Güncel |
AŞ VE İŞ İÇİN HUZUR VE GÜVEN GEREKİYOR |
TESK Genel Başkanı Bendevi Palandöken, Doğu bölgesi esnafına seslenerek, ‘’Kepenginizi kapattırmayın, ışığınızı söndürmeyin. Tahriklere kapılmadan birlik ve beraberlik içinde ülkemize sahip çıkmalıyız. İnsanımızın aş ve iş sorununun çözümlenebilmesi için bölgede huzur ve güvenin en önemli unsur olduğunu hiç kimse unutmamalıdır’’ dedi. ESNAFA YÖNELİK SALDIRILAR KABUL EDİLEMEZ
Tunceli Sanayi ve Ticaret Odası Yönetim Kurulu Başkanı ve aynı zamanda Türkiye Odalar ve Borsalar Birliği Konsey Üyesi Yusuf Cengiz de, son günlerde süren sokak çatışmaları ve DTP’nin kapatılmasının ülkenin ve bölgenin geleceğinde ciddi sıkıntılar çıkaracağını söyledi. Cengiz, son günlerde bölgede esnaf ve halka yönelik saldırıları kınadı.

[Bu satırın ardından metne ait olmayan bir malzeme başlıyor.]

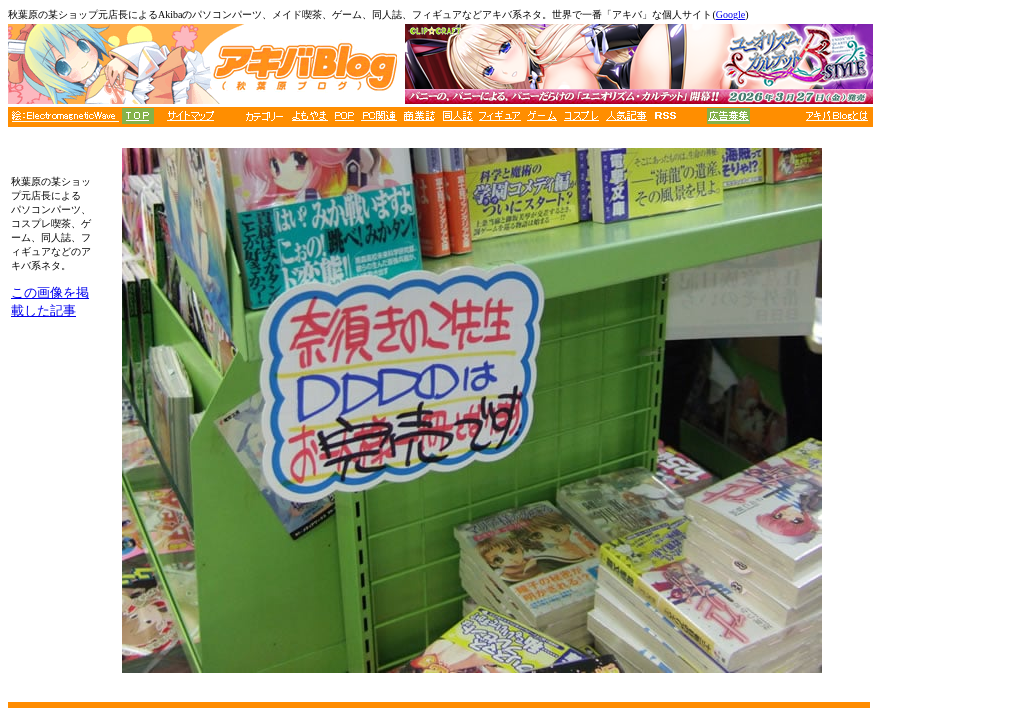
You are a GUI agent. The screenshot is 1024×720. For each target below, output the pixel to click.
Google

FİTNE ATEŞİNE BENZİN TAŞIMAYALIM
Diyanet İşleri Başkanı Prof. Dr. Ali Bardakoğlu da, herkesin birlik ve beraberlik çağrısına destek vermesi ve ‘’fitne ateşine benzin taşımaması’’ gerektiğini söyledi. Bardakoğlu, Rize’de yaptığı açıklamada, birlik, beraberlik, barış, sulh ve sükundan yana olduklarını belirterek, ‘’İslâm’ın 14 asırlık çağrısı budur. İnsanları dilleri, dinleri, inançları, mezhepleri ve derilerinin rengi ile ayırmak İslâmiyet açısından en büyük ayıplardan biridir” dedi.

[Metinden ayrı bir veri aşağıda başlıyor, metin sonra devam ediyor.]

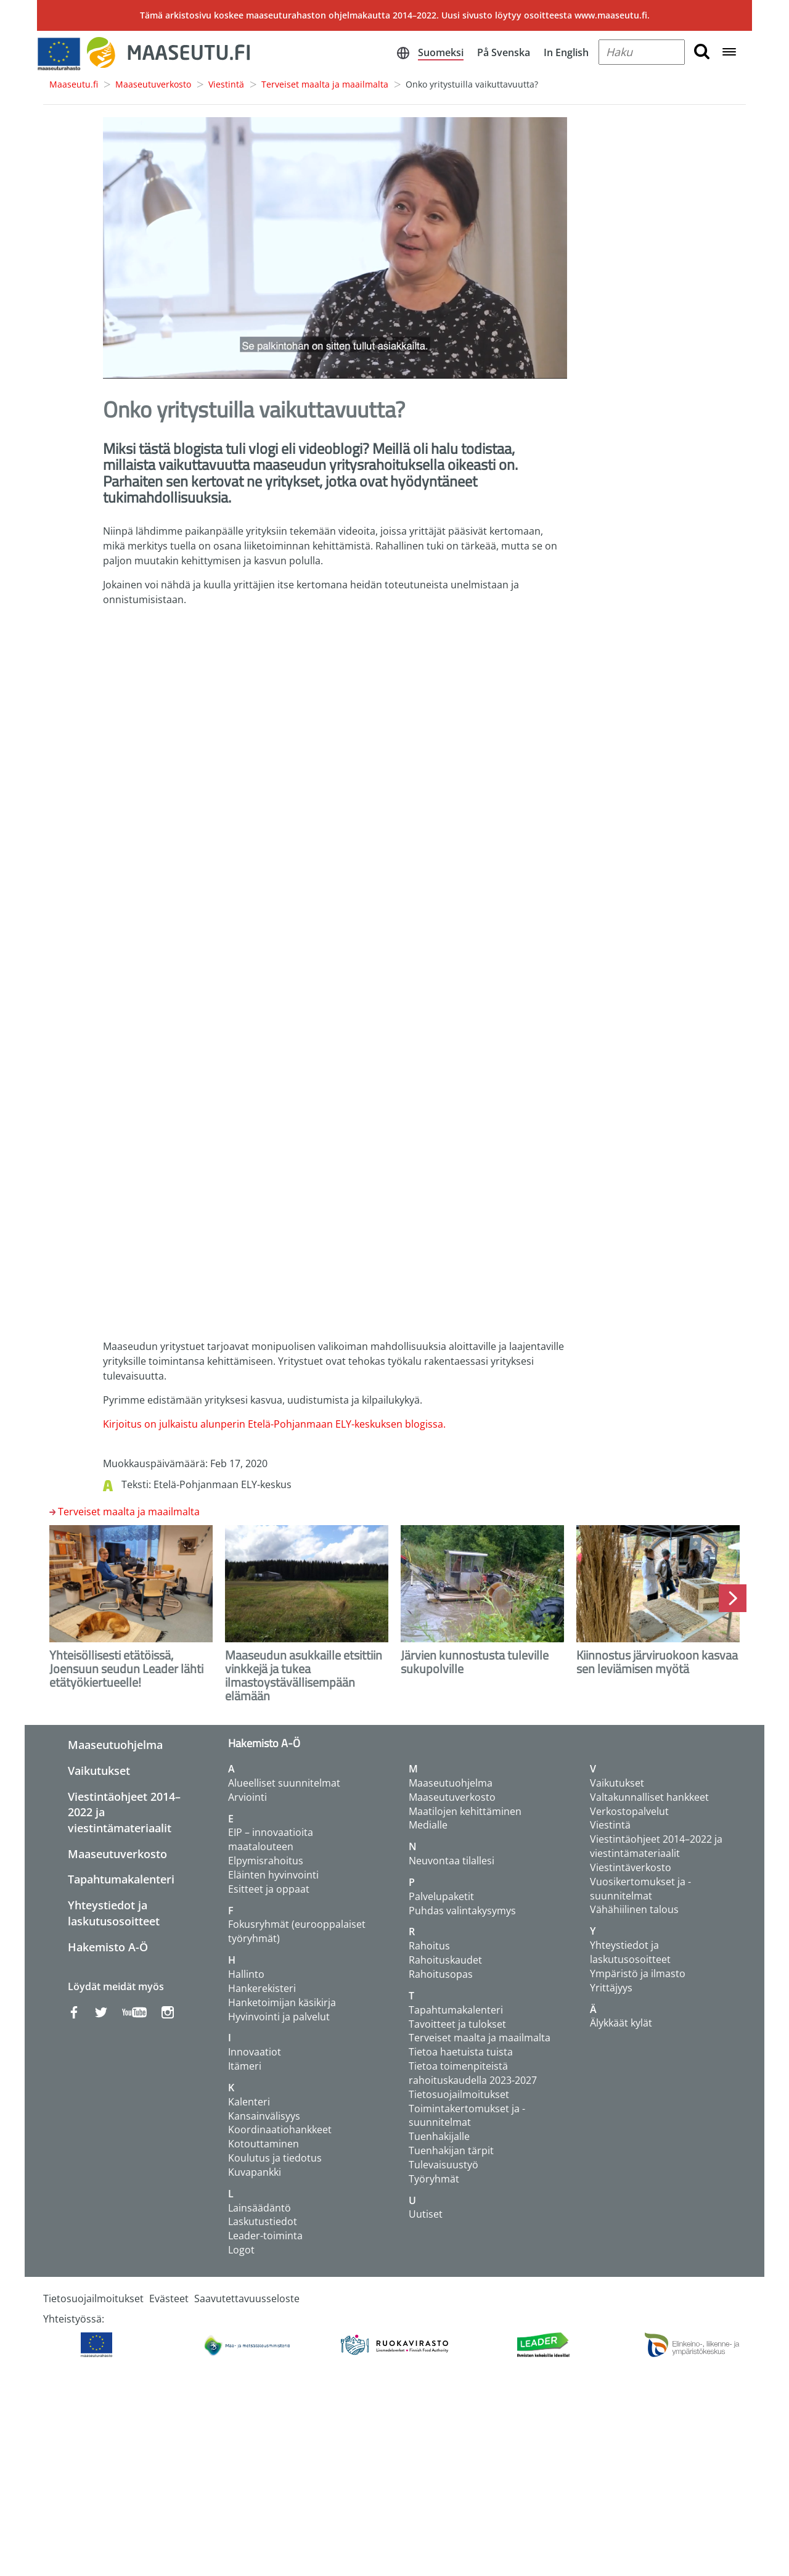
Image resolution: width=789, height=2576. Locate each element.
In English (566, 52)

NİFAK TOHUMLARI EKİLMEK İSTENİYOR
Özerk Diyanet Evkaf Sendikası Genel Sekreteri Abdurrahim Çelik ise, İslâm dininde kardeşlik temelini sarsacak ve mü'minlerin arasını bozacak her türlü sun'î ayırımların haram kılındığını bildirdi. Bütün mü'minlerin kardeşler olarak evrensel bir ailenin bireyleri olduğunu ifade eden Çelik, bugünlerde çevrilmek istenen kirli tezgâhlara dikkat çekerek “Müslümanlar arasına nifak tohumları ekerek yeşermesini istemektedirler” diye konuştu.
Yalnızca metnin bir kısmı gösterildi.